On the big list of Things That Interest Me Not, watching sports on TV is definitely up there. Don't get me wrong, I love going to sporting events, but that's more for the ambiance and booze I sneak in then the events themselves. I just don't understand why people enjoy watching sports on TV when there are shows like Wife Swap and Roseanne on, so this whole World Cup fever that everyone came down with all a sudden has been boring me to tears since the only thing worse then not caring is pretending to care. Then Gandy sent me this link. I really, truly did not think it was possible for people to be this hot. Has anyone seen my underpants? Oh right, I just threw them at my monitor. No more work for me today/week/month. I have officially Checked. Out.
These are my top picks:
Can a picture get you pregnant?? If so, Benny Feilhaber is now the father of my children. I can honestly say I have never been more proud to be an American.

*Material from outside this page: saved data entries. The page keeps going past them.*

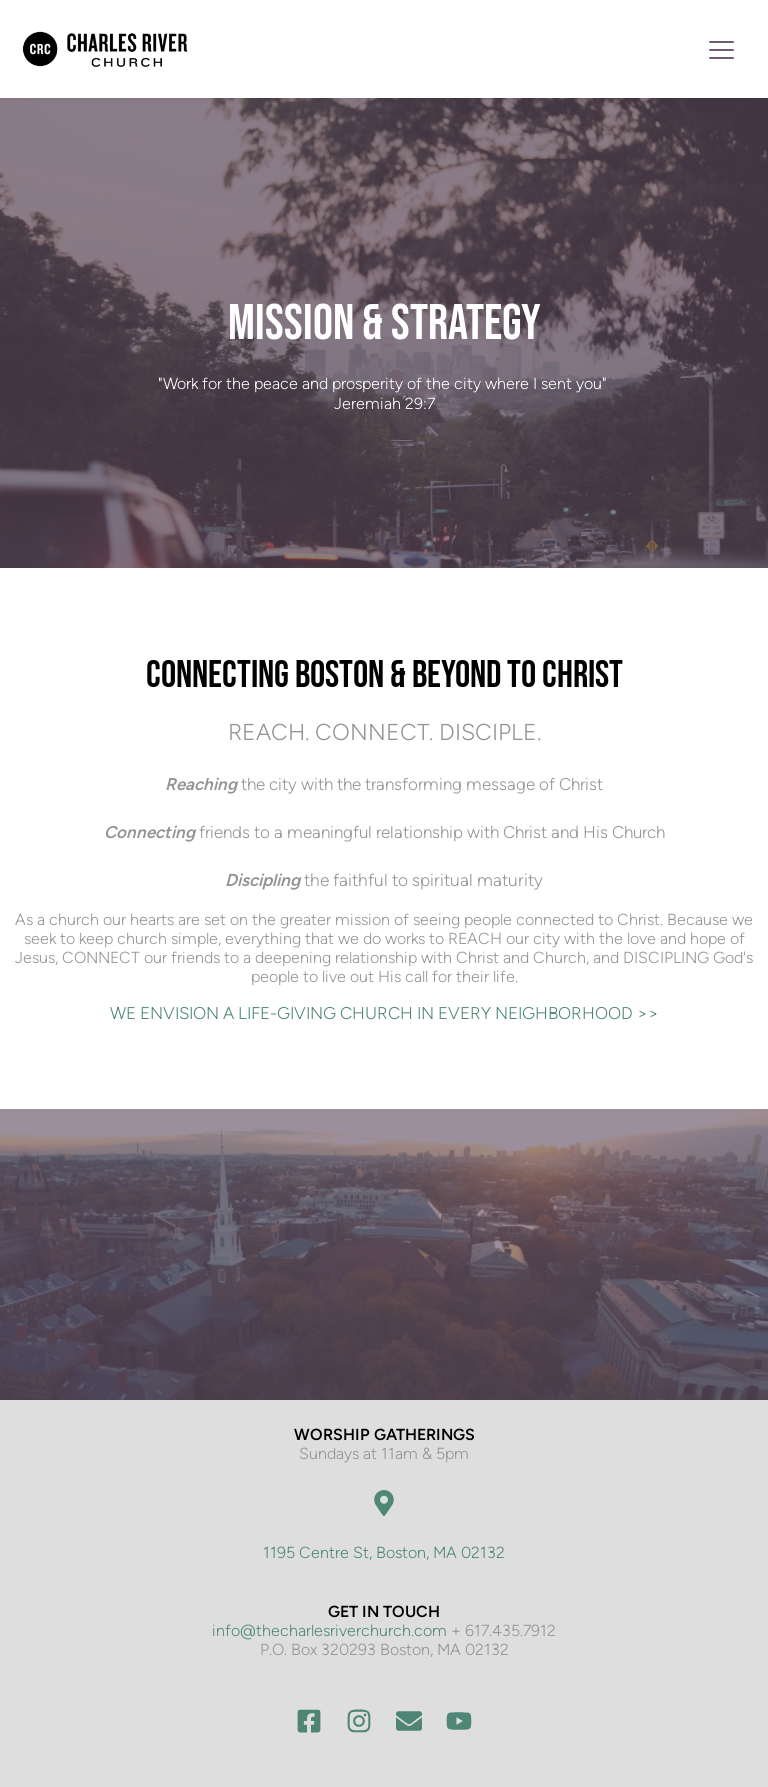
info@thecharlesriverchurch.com (329, 1630)
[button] (721, 49)
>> (648, 1013)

Arne Friedrich. Eeeeeeeeeeeee!! This picture is like the fountain of youth because I am screaming like a thirteen year old girl right now.
Piotr Trochowski. Germans are efficient. At handing out ladyboners.
Iker Casillas. Ikerumba! (See what I did there).
Oguchi Onyewu. What the Hell Naw am I looking at here, is this a slamming sexy-nerd black dude covered in freckles? I can't even see anymore because one of his abs just poked my eye out. Fuck.